Labour' no chore to watch
Though not one of Shakespeare's better-known plays, Love's Labour's Lost is a story still filled with the Bard's classic themes: mistaken identity, wily and strong-willed women and love gone slightly awry. One of Shakespeare's earlier comedies, Love's Labour's Lost begins with Ferdinand, the King of Navarre, and three of his lords swearing an oath to scholarship and to stay away from women for three years. But when it is revealed that the beautiful princess of France is coming to visit with her train, the men are unnerved. Nevertheless, the king insists that their promises be kept and refuses the ladies entrance to his court. The story centers on how the men eventually fall in love with the women and the interactions between the feisty and strong women and the rather hopeless lords. In a frenzy of witty puns and some of the richest, most sophisticated wordplay in his oeuvre, Shakespeare creates a story filled with irony and humor, directed by Steven Maler and presented by the Brandeis Theater Company for this year's Leonard Bernstein Festival of the Creative Arts.The most striking part of the show was the beautiful set.
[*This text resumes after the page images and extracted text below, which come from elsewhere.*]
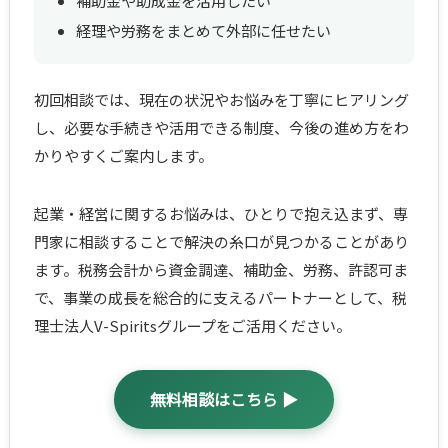
補助金や助成金を活用したい
経理や労務をまとめて外部に任せたい
初回相談では、現在の状況やお悩みを丁寧にヒアリング
し、必要な手続きや活用できる制度、今後の進め方をわ
かりやすくご案内します。
起業・経営に関するお悩みは、ひとりで抱え込まず、専
門家に相談することで解決の糸口が見つかることがあり
ます。税務会計から資金調達、補助金、労務、許認可ま
で、事業の成長を総合的に支えるパートナーとして、税
理士法人V-Spiritsグループをご活用ください。
無料相談はこちら ▶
The complexity of the stage (three large parallel flats of stretched canvas painted with a gradient of cream to orange from top to bottom, green pillars with curling imposts and multiple swirling wooden figures with snaking tendrils) and the simplicity of its presentation crafted an almost otherworldly atmosphere on the stage. In conjunction with the intense and colorful lighting, the images that were created onstage were aesthetically breathtaking. One of the most beautiful was the final scene, during which the lights faded to black and there was only the silhouette of a violinist playing a mournful tune, a sustained visual for almost a whole minute. The interaction between the colorful lights and the nude color of the flats was one of subtlety and masterful understanding of theatrical staging and presentation.
The BTC actors were, as usual, quite good. Though there existed a clear distinction between undergraduate and graduate actors because this was a collaboration between BTC and an undergraduate theater practicum class, the few acting flaws were understandable. There is one actor worth special mention: Robert McFadyen (GRAD) played the flamboyant Don Adriano de Armado, a Spaniard caught in the throes of love. McFadyen's goofy "everyman" feel is completely masked as he dons the costume of the gaudy and exaggerated de Armado. Instead he turns into an effervescent and prone-to-leaping dandy who cannot help but entertain with his extravagance, both in personality and word.
The themes of the show were lighthearted to the greatest extent. Love is a stronger force than any determination of man. A woman can bend a man to her every will. Sometimes love makes a fool of us all. And yet, the ending of Love's Labour's Lost is one worth pondering. Though this play is in no sense a tragedy, it finishes with the separation of the lovers, unlike Shakespeare's other comedies in which the characters all get married in the end. The princess receives a message that her father has died, forcing the princess and her train back to France. The men swear that they love them and will also fulfill the oath of scholarship, but the women don't believe them. The women make them promise to wait a year and a day to show that the love for them is true. It's a bittersweet ending: The lords make fools out of themselves as they fall in love with the princess and her entourage, but nothing comes to fruition at the end. However, it's still a refreshing difference from Shakespeare's other plays; in fact, Love's Labour's Lost is one of the only stories from which there are no obvious sources of inspiration.
Love's Labour's Lost is a show definitely worth its place among all the other amazing works of art in the Festival of the Creative Arts this year. The combination of a beautiful stage and arguably Shakespeare's wittiest comedy is a force to be reckoned with, and BTC's production of this fine show is well worth seeing.